Eradication de l’habitat précaire: L’histoire des «Planteurs» sur la rive gauche de Ras El-Aïn

Eradication de l’habitat précaire: L’histoire des «Planteurs» sur la rive gauche de Ras El-Aïn

En ce début de l’année 2017, une bonne nouvelle vient d’être annoncée aux habitants d’une célèbre agglomération «Les Planteurs», débaptisée postindépendance «Haï Si Salah», et qui domine, au pied du Murdjadjo, la cité historique de Sidi El-Houari.

L’heureuse nouvelle, c’est le relogement de 2.000 familles dans la commune de Oued Tlélat. Ce projet est appliqué en vertu d’un programme d’éradication de l’habitat précaire, contenu dans la feuille de route du wali d’Oran, M. Abdelghani Zaalane. En vérité, ce programme totalise la réalisation de 9.000 logements destinés aux résidents de cette poche urbaine insalubre. Une plaie qui s’est développée aux limites de la forêt de pins. C’est aussi, un bidonville qui rappelle l’histoire douloureuse de l’administration coloniale qui a pratiqué la chasse à ces milliers de familles, fuyant la campagne, après avoir été dépossédées de tous leurs biens.

Un bref rappel historique nous éclaire sur la situation de ces bidonvilles qui se sont installés dans le périmètre de la commune à partir de 1938, mais qui ne présentent pas tous des caractères identiques. Ils différent les uns des autres, par la date de leur création et par leur extension. Les uns sont de véritables agglomérations dans la ville même, comme ceux de Sidi Hasni, des terrains Guerrab, du Génie, Lavigne et de Casals. D’autres d’importance au moins égale, se sont établis en dehors de l’agglomération urbaine, comme les Planteurs (actuellement Haï Si Salah). D’autres enfin, ne constituent que de petits groupes sporadiques de baraques isolées les unes des autres, comme à Carteaux, (Es-Seddikia) et Sanchidrian, (Ibn-Sina).Ils se différencient ainsi, par l’allure générale de l’habitat individuel: les uns méritent la dénomination de «bidonvilles», au sens strict du mot, comme les agglomérations de Sidi Hasni, des terrains Guerrab et du Génie, de la cité Petit (Haï Badr) car, ils se composent de baraques en planche et en tôle de récupération. D’autres sont, au contraire, de véritables maisons aux murs de pierre, couvertes de terrasses en ciment comme les agglomérations des Planteurs. Les bidonvilles diffèrent également par le régime de la propriété et de location des terrains. Les uns appartiennent à une collectivité administrative et sont occupés sans droit aucun, les autres sont à des particuliers qui en tirent un profit des plus lucratifs. Les uns louent des lopins à des propriétaires fictifs sans droit, les autres louent des baraques grevées d’un lourd loyer mensuel.

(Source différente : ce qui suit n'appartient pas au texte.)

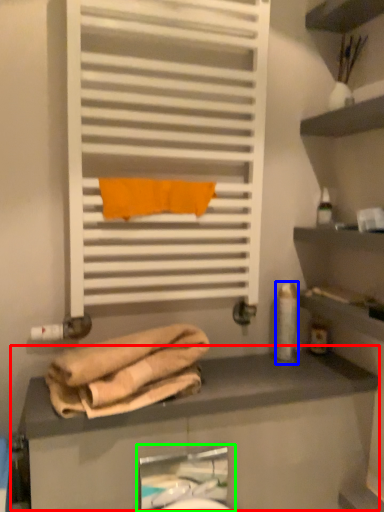 Question: Considering the real-world distances, which object is closest to counter (highlighted by a red box)? toiletry (highlighted by a blue box) or sink (highlighted by a green box).

Choices:
 (A) toiletry
 (B) sink

Answer: (A) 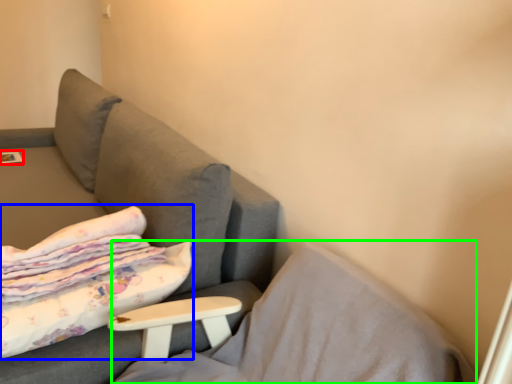 Question: Which is farther away from magazine (highlighted by a red box)? bed (highlighted by a blue box) or pillow (highlighted by a green box)?

Choices:
 (A) bed
 (B) pillow

Answer: (B) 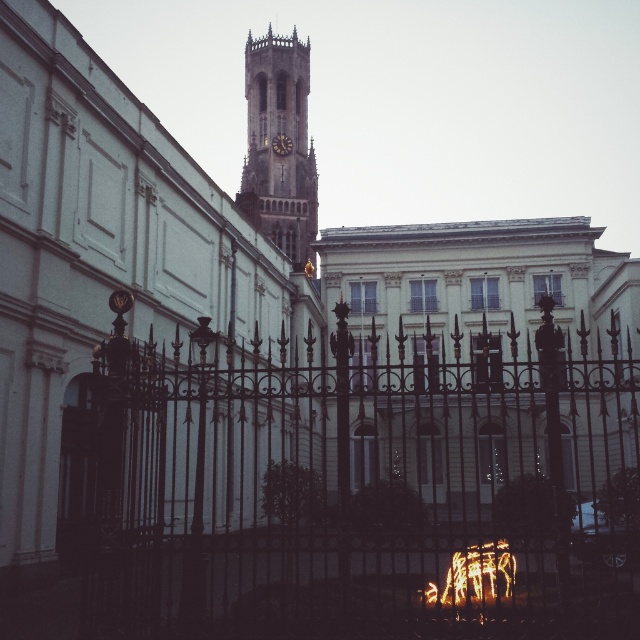 Between black wrought iron gate at center and brown stone clock tower at center, which one is positioned higher?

Les bidonvilles des Planteurs sont les plus originaux. Ils s’étendent de la rive gauche de l’Oued Ras-El-Aïn depuis le ravin lui-même, jusqu’au faubourg des Planteurs, en s’agrippant aux premières pentes méridionales du Murdjadjo. S’étendant sur 360 hectares, ils forment une série de taches d’agglomérations, composées de maisons, rappelant exactement les villages perchés des régions marocaines de Beni-Snassen et du Rif. Ils se sont fixés sur des terrains stériles, rocheux en pente forte. Les anciennes constructions en tôle ou en bois étaient érigées à côté des gourbis en briques d’argile, séchées au soleil. Le tout est séparé de ruelles, le plus souvent étroites, en des labyrinthes tortueux et peu sécurisants. Ces agglomérations encore inexistantes en 1931, se sont considérablement développées depuis 1938. Depuis 1952, 300 nouveaux gourbis ont été construits. Sur ces terrains, les propriétaires musulmans, juifs ou espagnols, percevaient un loyer semestriel qui variait entre 1000 et 3000 anciens francs par emplacement d’un gourbi. La plupart des propriétaires délivraient des reçus pour location de terres cultivées.

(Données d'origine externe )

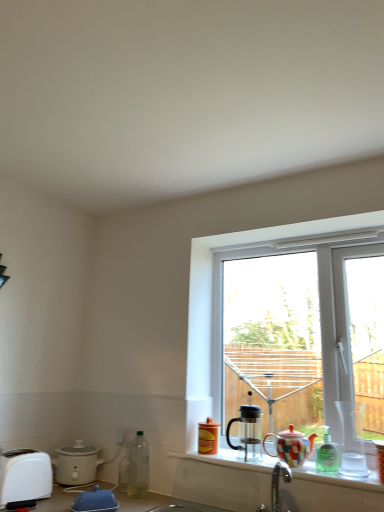 Question: Considering the relative positions of multicolored ceramic coffee cup at right, which is the first coffee cup in right-to-left order, and multicolored ceramic teapot at window in the image provided, is multicolored ceramic coffee cup at right, which is the first coffee cup in right-to-left order, to the right of multicolored ceramic teapot at window from the viewer's perspective?

Choices:
 (A) yes
 (B) no

Answer: (A)

Question: Can you confirm if multicolored ceramic coffee cup at right, the 3th coffee cup positioned from the left, is positioned to the left of multicolored ceramic teapot at window?

Choices:
 (A) yes
 (B) no

Answer: (B)

Question: Is multicolored ceramic coffee cup at right, which is the first coffee cup in right-to-left order, thinner than multicolored ceramic teapot at window?

Choices:
 (A) no
 (B) yes

Answer: (B)

Question: From a real-world perspective, is multicolored ceramic coffee cup at right, which is the first coffee cup in right-to-left order, positioned over multicolored ceramic teapot at window based on gravity?

Choices:
 (A) no
 (B) yes

Answer: (A)

Question: Is multicolored ceramic coffee cup at right, the 3th coffee cup positioned from the left, directly adjacent to multicolored ceramic teapot at window?

Choices:
 (A) yes
 (B) no

Answer: (B)

Question: Is clear plastic bottle at lower left, which ranks as the third bottle in right-to-left order, not close to matte white slow cooker at lower left?

Choices:
 (A) no
 (B) yes

Answer: (A)

Question: Is clear plastic bottle at lower left, the 1th bottle when ordered from left to right, aimed at matte white slow cooker at lower left?

Choices:
 (A) no
 (B) yes

Answer: (A)

Question: Does clear plastic bottle at lower left, which ranks as the third bottle in right-to-left order, have a lesser height compared to matte white slow cooker at lower left?

Choices:
 (A) yes
 (B) no

Answer: (B)

Question: Considering the relative sizes of clear plastic bottle at lower left, which ranks as the third bottle in right-to-left order, and matte white slow cooker at lower left in the image provided, is clear plastic bottle at lower left, which ranks as the third bottle in right-to-left order, taller than matte white slow cooker at lower left?

Choices:
 (A) yes
 (B) no

Answer: (A)

Question: Does clear plastic bottle at lower left, the 1th bottle when ordered from left to right, come behind matte white slow cooker at lower left?

Choices:
 (A) no
 (B) yes

Answer: (A)

Question: Does clear plastic bottle at lower left, which ranks as the third bottle in right-to-left order, have a greater width compared to matte white slow cooker at lower left?

Choices:
 (A) yes
 (B) no

Answer: (B)

Question: Considering the relative sizes of white plastic electric outlet at lower left and transparent plastic window at center in the image provided, is white plastic electric outlet at lower left wider than transparent plastic window at center?

Choices:
 (A) no
 (B) yes

Answer: (A) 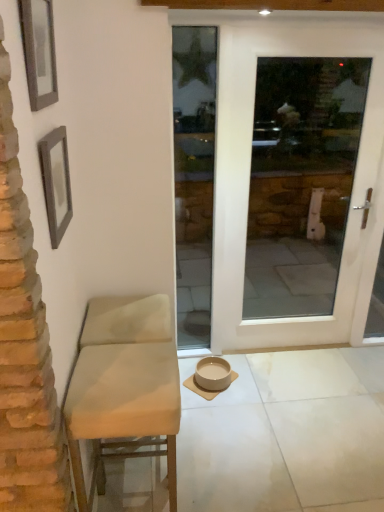 Where is `blank space situated above beige fabric chair at left (from a real-world perspective)`? This screenshot has height=512, width=384. blank space situated above beige fabric chair at left (from a real-world perspective) is located at coordinates (127, 370).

Seul le terrain Lebon appartenant à Electricité et Gaz d’Algérie (E.G.A), et la partie du Petit Santon appartenant au Génie militaire, sont occupés sans redevance. Le terrain Pastor rapportait les plus importants revenus à son propriétaire. L’hygiène et la salubrité sont inexistantes. Il n’y a pas d’électricité. Le soir ces terrains sont plongés dans l’obscurité totale, alors que les foyers sont éclairés à la lampe à pétrole et à la bougie. Les sanitaires sont inexistants. Pour l’ensemble de cette vaste agglomération, il n’y avait que quatre fontaines publiques très éloignées des habitations. Il n’existait qu’un seul lavoir pour toute la population à la place des Quinconces dans la vieille ville de Sid-El-Houari et que les Oranais surnomment «El-bassane», lieu de regroupement des lavandières d’origine marocaine. Les ordures ménagères étaient transportées à dos d’hommes. La seule polyclinique municipale était située près de l’église St-Louis. Avec 1429 gourbis ou baraques, les bidonvilles des Planteurs accueillaient à l’époque 16.000 habitants, dont 745 familles marocaines. Ils groupaient près de la moitié de la population des bidonvilles d’Oran. Les musulmans algériens qui constituaient les deux tiers de la population, se groupaient de préférence par lieu d’origine. Ils venaient surtout des communes mixtes d’Ammi-Moussa, Sidi-Ali Cassaigne, parfois de Mostaganem, Relizane, Inkermann (Oued Rhiou). Ils étaient surtout employés sur les quais comme dockers ou encore manœuvres dans le bâtiment ou l’industrie. Nombreux sont ceux qui exerçaient également les métiers de marchands ambulants, chiffonniers balayeurs municipaux. «A la fin du travail, au port, on les voyait remonter par groupes bruyants, portant souvent leurs provisions de bois pour cuire les repas», rapportait Robert TINTHOIN, membre de la Société de Géographie et d’Archéologie de la province d’Oran (SGAO). Les Planteurs abritaient vingt bidonvilles, dont les plus importants étaient localisés, sur les terrains Hadj-Hassen, (350 gourbis), Pastor (383), Chabat (110). Au total, on dénombrait plus de 16.000 habitants dans plus de 1400 gourbis et 90 baraques. Sur la vingtaine de propriétaires de terrains, huit étaient d’origine espagnole, huit musulmans algériens et quatre israélites. Un seul terrain, celui du Génie appartenait à l’Etat.